As you get older, some workouts that you’ve always done may become too hard on your joints, prompting a shift in your routine. In addition, many older adults who have never been very active before find themselves wanting to get more fit in order to stave off some physical changes. If you’re over 50, here are nine low impact exercises you should definitely try out. From pelvic floor exercises to water aerobics, we cover it all below.
1. Weight Lifting
Doing strength training as you get older can help stave off muscle mass loss and help keep your bones from becoming brittle. If you have access to a gym, or a well-supplied home gym, then lifting weight is an excellent way to get in your strength training. Start off with smaller weights and fewer repetitions and then work your way up as you get stronger. If you’re new to weight lifting, consider booking a few sessions with a personal trainer so that you learn how to perform the exercises with proper form, which reduces the risk of accidental strain.
2. Resistance Bands
If lifting weights isn’t your thing, then you can still get in your strength training through resistance bands, which are essentially giant rubber bands that you step on or attach to a door anchor to create resistance. They are very affordable to buy and take up very little space, making them perfect for older adults who are working out on a budget or who are constantly on the go. Resistance bands can also be a good stepping stone to lifting weights if you’re trying to work your way up.
3. Walking and Jogging
Running may not agree with your body due to its high impact nature (not only is it hard on your joints, peeing while running is also totally a thing). However, walking is a fantastic, low impact way to get in some physical activity that only requires a sturdy pair of shoes. If you feel up to it, you can also incorporate light jogging intervals to get your heart rate up. If you’re new to physical fitness and want something with a low barrier to entry, you really can’t go wrong with walking.

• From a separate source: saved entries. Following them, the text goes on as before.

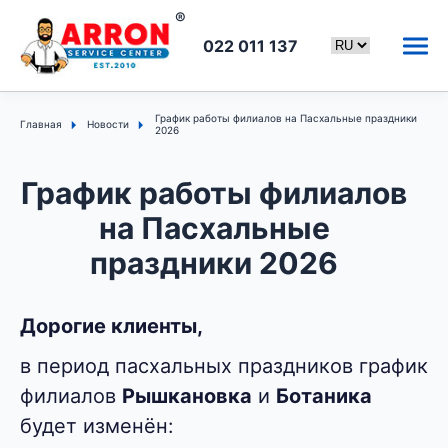
022 011 137
График работы филиалов на Пасхальные праздники
Главная
Новости
2026
График работы филиалов
на Пасхальные
праздники 2026
Дорогие клиенты,
в период пасхальных праздников график
филиалов
Рышкановка
и
Ботаника
будет изменён:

4. Swimming and Water Aerobics
Both of these options are low impact cardio activities that will burn serious calories while taking it easy on your joints. Many older adults over 50 struggle with joint pain, taking high impact cardio exercises such as running off the table. When swimming or taking a water aerobics class, the water cushions your joints and buoys your body, allowing you to get in a good workout without stressing your joints. In fact, many gyms and pools offer exercise classes tailored to older adults for this very reason!
Another low impact cardio option is cycling. Taking your bike for a ride on a local trail is an excellent way to spend time in nature while getting your fitness in. If you’re a bit wobbly on a regular bike, then consider trying out a stationary bike, either through a fitness class or solo at the gym. Some of the newer bikes even come with a digital screen that allows you to pedal through virtual trails, simulating an outdoor bike ride.
There are many different styles of yoga, meaning that there’s almost certainly a type of yoga out there that’s perfect for you. Some are focused more on building your stamina and holding poses for long periods of time, while others work your cardiovascular system by leading you through a quick-moving flow. Due to its low impact nature and relative lack of equipment, yoga is another type of exercise that’s easy for beginners to get into. Seek out a class tailored to older adults if you’re new to yoga and looking for expert instruction.
Pilates is a low impact way to build your strength and especially focuses on the core. Pilates can take many forms, from simple matwork to using a more involved Pilates machine. Many women over 50 are drawn to Pilates, thanks to its ability to deliver a hard workout without taxing their joints too much. If you’ve never tried Pilates before, then should definitely consider taking a class to see if you enjoy it!
8. Core Work and Pelvic Floor Exercises
Having a strong core provides multiple benefits: it keeps your spine aligned, protects your back while lifting objects, and makes it easier to go about your daily life. Incorporating core exercises such as planks and crunches into your regular exercise routine will help your core stay strong as you age. You might also want to incorporate pelvic floor exercises such as Kegels. Many women find that their pelvic floor muscles stretch out as they age, leading to incontinence, painful sex, and other problems. Targeting that area through pelvic floor exercises can help tighten it back up and help you regain some of your former functionality.
Once you’ve worked all your muscles, you need to stretch them out so they don’t get all stiff. Stretching before and after your workouts will help get you warmed up and keep your body limber. You might also enjoy doing more in-depth stretching routines on your off days to work out any remaining stiffness and get your blood flowing gently. Many people find their bodies become more stiff in their 50s and beyond, but regular stretching can help you maintain or improve flexibility as you age.
Exercise can improve your balance, reduce your likelihood of falls, keep you flexible, make your heart strong, provide menopause relief, and more. Try out one or more of these exercises if you’re a woman over 50 looking to do something new. You never know when you might discover your new favorite workout!